Lightning Returns is better than it has any right to be.

Let's get the obvious issues out of the way first: every NPC without a significant questline looks like they weren't meant to be seen up close, the story takes a long time before it starts letting the player in on its secrets, and many of the side quests are nonsensical and hardly worth paying attention to.

That said, the latter two things in that list seem extremely intentional in a surprising way.

This game does this really interesting thing where, when the story starts, it hardly feels like it relates to the prior two entries in the Final Fantasy XIII trilogy, and it takes several hours before the connective strings start showing themselves in any meaningful way.

You get about 5 or so hours of "Why are these characters acting so fucking weird?" until the game lets on that you're supposed to be asking that question because it starts asking too, and that's where things kick off.

The main story quests are genuinely thrilling, especially if you've played every game in this trilogy, and there's a certain intentionality that, between these massive dungeons and the (extremely sick) one-on-one duels that show up periodically, Lightning's job is to help normal people with normal things.

This juxtaposition is so off-putting at first, and just like my previous point, it's hard to tell if the game is in on how weird the tonal shifts are until it comes out and tells you, which does a lot of work to justify the game's very base concepts.

I won't get into those specific concepts because I think this game thrives on the player being pulled along at its desired pace, but trust me when I say there's a surprising amount of pay-off for all of it.

But the most fun part?
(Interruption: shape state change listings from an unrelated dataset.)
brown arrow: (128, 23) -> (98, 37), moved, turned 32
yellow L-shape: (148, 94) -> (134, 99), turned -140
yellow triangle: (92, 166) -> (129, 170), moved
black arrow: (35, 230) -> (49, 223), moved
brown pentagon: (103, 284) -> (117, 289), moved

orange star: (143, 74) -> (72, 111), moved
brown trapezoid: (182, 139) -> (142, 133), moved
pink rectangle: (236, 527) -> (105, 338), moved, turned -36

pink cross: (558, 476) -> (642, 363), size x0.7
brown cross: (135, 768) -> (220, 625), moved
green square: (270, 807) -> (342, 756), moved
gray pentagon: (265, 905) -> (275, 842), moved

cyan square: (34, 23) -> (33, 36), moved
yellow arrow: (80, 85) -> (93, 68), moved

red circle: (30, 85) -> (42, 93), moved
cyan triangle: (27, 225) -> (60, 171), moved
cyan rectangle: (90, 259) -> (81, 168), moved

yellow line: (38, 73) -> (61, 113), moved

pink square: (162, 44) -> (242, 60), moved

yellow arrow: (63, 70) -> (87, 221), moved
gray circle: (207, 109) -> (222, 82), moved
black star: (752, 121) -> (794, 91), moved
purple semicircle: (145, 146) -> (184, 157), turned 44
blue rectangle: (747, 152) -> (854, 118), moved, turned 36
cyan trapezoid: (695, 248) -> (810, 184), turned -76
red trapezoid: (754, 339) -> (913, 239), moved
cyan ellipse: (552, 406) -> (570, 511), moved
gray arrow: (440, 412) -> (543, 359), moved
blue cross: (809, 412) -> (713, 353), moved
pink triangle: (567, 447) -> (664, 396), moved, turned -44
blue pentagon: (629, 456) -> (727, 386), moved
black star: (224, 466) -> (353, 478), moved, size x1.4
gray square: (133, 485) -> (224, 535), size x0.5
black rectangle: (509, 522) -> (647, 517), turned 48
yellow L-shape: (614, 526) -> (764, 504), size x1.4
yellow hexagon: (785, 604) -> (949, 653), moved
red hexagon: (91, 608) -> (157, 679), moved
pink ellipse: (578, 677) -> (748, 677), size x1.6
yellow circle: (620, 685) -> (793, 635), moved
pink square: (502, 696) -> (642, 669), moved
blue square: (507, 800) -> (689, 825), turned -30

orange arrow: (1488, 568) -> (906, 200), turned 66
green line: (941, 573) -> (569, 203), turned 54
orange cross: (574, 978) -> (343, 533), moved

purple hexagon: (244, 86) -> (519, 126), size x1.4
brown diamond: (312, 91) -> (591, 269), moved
The amount of creativity put in the player's hands in how they approach combat in this game is a delight. Changing costumes is cool, adding personal touches to those are cool, building out three classes with different movesets for Lightning to switch between on the fly is damn cool.

I've come out of this trilogy so pleasantly surprised that it somehow managed to stay standing on its own merits across all three games, especially in the midst of how much Square was struggling while these games were being developed.